Elk land kent een of meer van deze verwerkers. Net zoals elke natie een eigen betaalstandaard kent. Door deze diversiteit blijft een overboeking van Nederland naar Italië een moeizaam proces waarvoor diverse stappen nodig zijn. Terwijl beide landen dezelfde muntsoort hanteren, zodat er feitelijk sprake is van een ’binnenlandse’ betaling.
Tijdrovend en inefficiënt, zo oordeelt de ECB over de huidige werkwijze. De centrale bankiers oefenen daarom druk uit op de banken om een uniform betaalsysteem te ontwikkelen. Zij vinden een bondgenoot in de politiek. De leiders van de eurolanden spraken in Lissabon af dat Europa in 2010 de meest competitieve economie ter wereld moet zijn. Gemakkelijk betalen is een voorwaarde om goed zaken te kunnen doen in het buitenland. Banken werken daarom inmiddels koortsachtig aan een standaard betaalsysteem.

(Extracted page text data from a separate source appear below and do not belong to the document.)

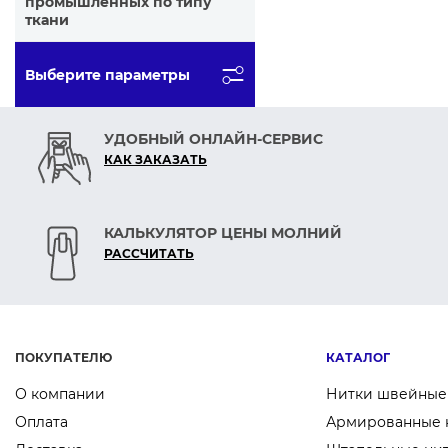
промышленных по типу
ткани
Выберите параметры
СБРОСИТЬ ФИЛЬТ
УДОБНЫЙ ОНЛАЙН-СЕРВИС
КАК ЗАКАЗАТЬ
КАЛЬКУЛЯТОР ЦЕНЫ МОЛНИЙ
РАСCЧИТАТЬ
ПОКУПАТЕЛЮ
КАТАЛОГ
О компании
Нитки швейные
Оплата
Армированные 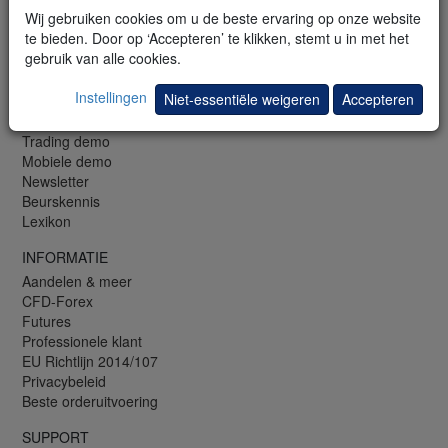
LU: +352 42 80 42 80 (EN)
Wij gebruiken cookies om u de beste ervaring op onze website
NL: +31 (0)20 737 00 54
te bieden. Door op ‘Accepteren’ te klikken, stemt u in met het
Fax: +31 (0)20 88 81 22 7
gebruik van alle cookies.
GRATIS
Instellingen
Niet-essentiële weigeren
Accepteren
Webinars en seminars
Trading bibliotheek
Trading demo
Mobiele demo
Newsletter
Beurskennis
Lexikon
INFORMATIE
Aandelen & meer
CFD-Forex
Futures
Professionele klant
EU Richtlijn 2014/107
Privacybeleid
Beste orderuitvoering
SUPPORT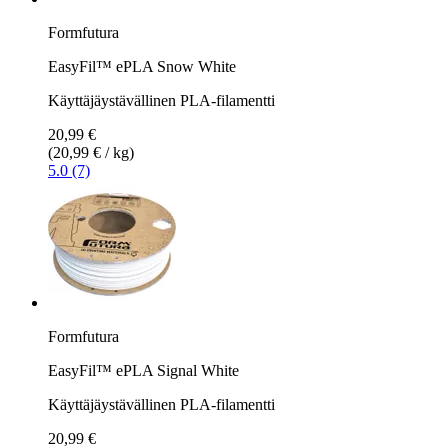
Formfutura
EasyFil™ ePLA Snow White
Käyttäjäystävällinen PLA-filamentti
20,99 €
(20,99 € / kg)
5.0 (7)
Formfutura
EasyFil™ ePLA Signal White
Käyttäjäystävällinen PLA-filamentti
20,99 €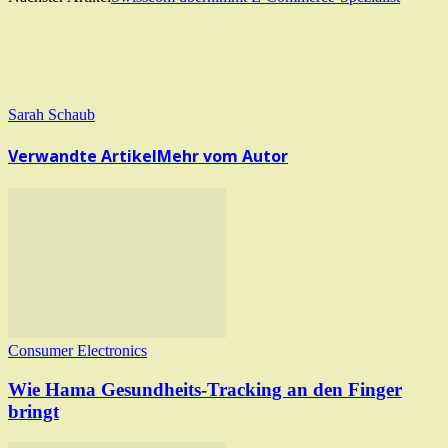
Sarah Schaub
Verwandte Artikel
Mehr vom Autor
Consumer Electronics
Wie Hama Gesundheits-Tracking an den Finger
bringt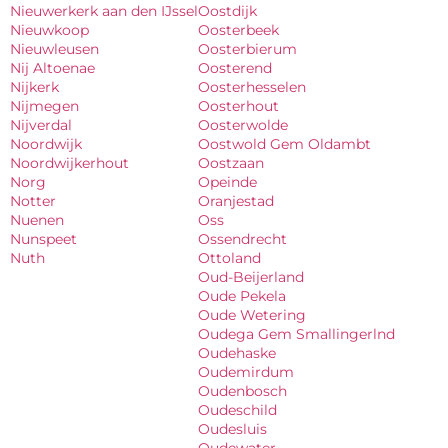
Nieuwerkerk aan den IJssel
Oostdijk
Nieuwkoop
Oosterbeek
Nieuwleusen
Oosterbierum
Nij Altoenae
Oosterend
Nijkerk
Oosterhesselen
Nijmegen
Oosterhout
Nijverdal
Oosterwolde
Noordwijk
Oostwold Gem Oldambt
Noordwijkerhout
Oostzaan
Norg
Opeinde
Notter
Oranjestad
Nuenen
Oss
Nunspeet
Ossendrecht
Nuth
Ottoland
Oud-Beijerland
Oude Pekela
Oude Wetering
Oudega Gem Smallingerlnd
Oudehaske
Oudemirdum
Oudenbosch
Oudeschild
Oudesluis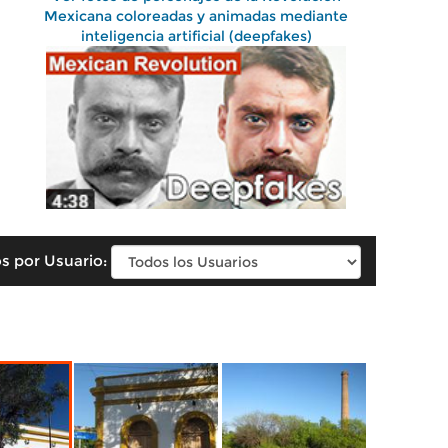
Mexicana coloreadas y animadas mediante
inteligencia artificial (deepfakes)
s por Usuario: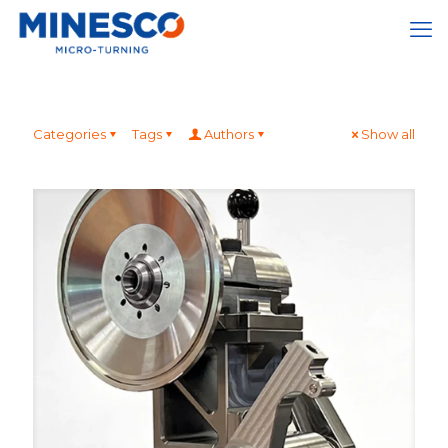
Categories
Tags
Authors
Show all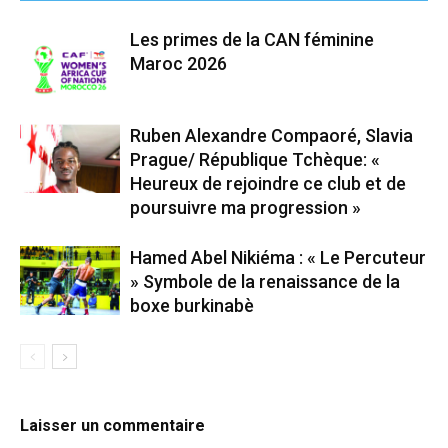
Les primes de la CAN féminine
Maroc 2026
Ruben Alexandre Compaoré, Slavia
Prague/ République Tchèque: «
Heureux de rejoindre ce club et de
poursuivre ma progression »
Hamed Abel Nikiéma : « Le Percuteur
» Symbole de la renaissance de la
boxe burkinabè
Laisser un commentaire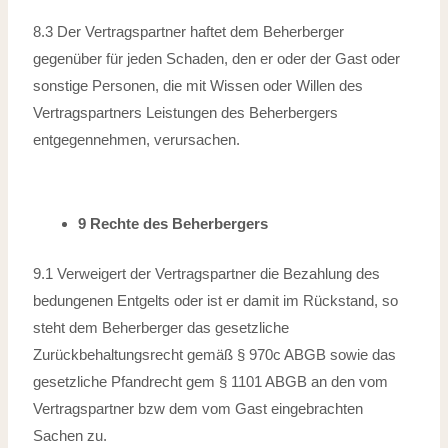
8.3 Der Vertragspartner haftet dem Beherberger
gegenüber für jeden Schaden, den er
oder der Gast oder
sonstige Personen, die mit Wissen oder Willen des
Vertragspartners
Leistungen des Beherbergers
entgegennehmen, verursachen.
9 Rechte des Beherbergers
9.1 Verweigert der Vertragspartner die Bezahlung des
bedungenen Entgelts oder ist
er damit im Rückstand, so
steht dem Beherberger das gesetzliche
Zurückbehaltungsrecht gemäß § 970c ABGB sowie das
gesetzliche Pfandrecht gem § 1101 ABGB an den vom
Vertragspartner bzw dem vom Gast eingebrachten
Sachen zu.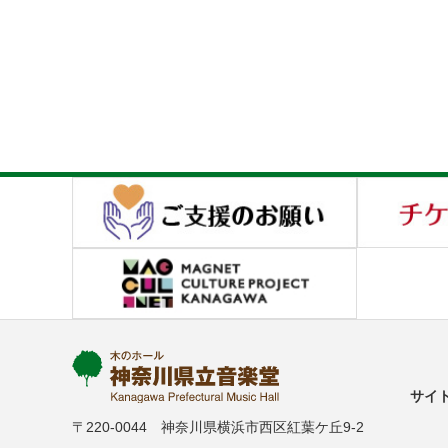
サイ
〒220-0044 神奈川県横浜市西区紅葉ケ丘9-2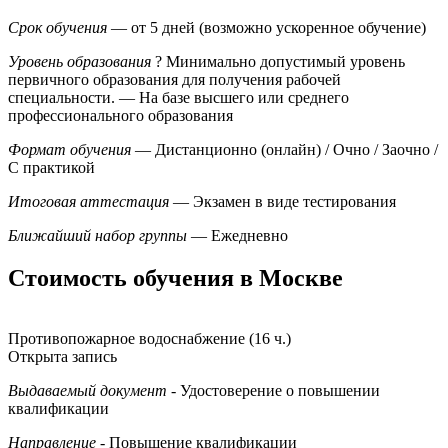
Срок обучения
— от 5 дней (возможно ускоренное обучение)
Уровень образования
?
Минимально допустимый уровень
первичного образования для получения рабочей
специальности.
— На базе высшего или среднего
профессионального образования
Формат обучения
— Дистанционно (онлайн) / Очно / Заочно /
С практикой
Итоговая аттестация
— Экзамен в виде тестирования
Ближайший набор группы
— Ежедневно
Стоимость обучения в Москве
Противопожарное водоснабжение (16 ч.)
Открыта запись
Выдаваемый документ
- Удостоверение о повышении
квалификации
Направление
- Повышение квалификации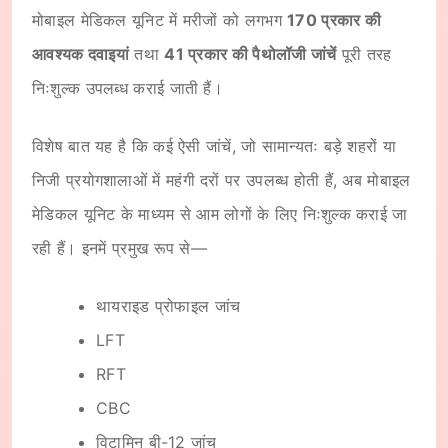
मोबाइल मेडिकल यूनिट में मरीजों को लगभग
170 प्रकार की
आवश्यक दवाइयां
तथा
41 प्रकार की पैथोलॉजी जांचें
पूरी तरह
निःशुल्क उपलब्ध कराई जाती हैं।
विशेष बात यह है कि कई ऐसी जांचें, जो सामान्यतः बड़े शहरों या
निजी प्रयोगशालाओं में महंगी दरों पर उपलब्ध होती हैं, अब मोबाइल
मेडिकल यूनिट के माध्यम से आम लोगों के लिए निःशुल्क कराई जा
रही हैं। इनमें प्रमुख रूप से—
थायराइड प्रोफाइल जांच
LFT
RFT
CBC
विटामिन बी-12 जांच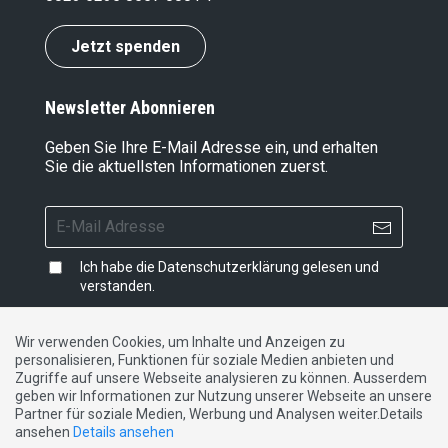
Jetzt spenden
Newsletter Abonnieren
Geben Sie Ihre E-Mail Adresse ein, und erhalten
Sie die aktuellsten Informationen zuerst.
Ich habe die
Datenschutzerklärung
gelesen und
verstanden.
Wir verwenden Cookies, um Inhalte und Anzeigen zu
personalisieren, Funktionen für soziale Medien anbieten und
Impressum
|
Datenschutzerklärung
|
Kontakt
Zugriffe auf unsere Webseite analysieren zu können. Ausserdem
geben wir Informationen zur Nutzung unserer Webseite an unsere
Partner für soziale Medien, Werbung und Analysen weiter.Details
DE
FR
IT
ansehen
Details ansehen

Hier liggen kansen voor Interpay, aldus bestuursvoorzitter B. Haasdijk woensdag. „We concentreren ons helemaal op de verwerking van transacties. Andere activiteiten hebben we afgestoten. We willen klaar zijn als de nieuwe betaalstandaard een feit is om vervolgens nieuwe klanten te werven.”
De prijsstelling van Interpay moet buitenlandse partijen naar de Nederlandse betalingsverwerker lokken. Uit onderzoek blijkt dat Nederlanders relatief goedkoop uit zijn voor hun bankproducten. Haasdijk denkt dat er onder bijvoorbeeld Franse en Duitse banken animo zal zijn om het betalingsverkeer elders te laten afwikkelen. „De Nederlandsche Bank bevestigde dat onze tarieven voor de afhandeling van pinbetalingen de laagste in Europa zijn. Buitenlandse banken zouden een dief van hun eigen portemonnee zijn als ze niet over de grenzen keken.”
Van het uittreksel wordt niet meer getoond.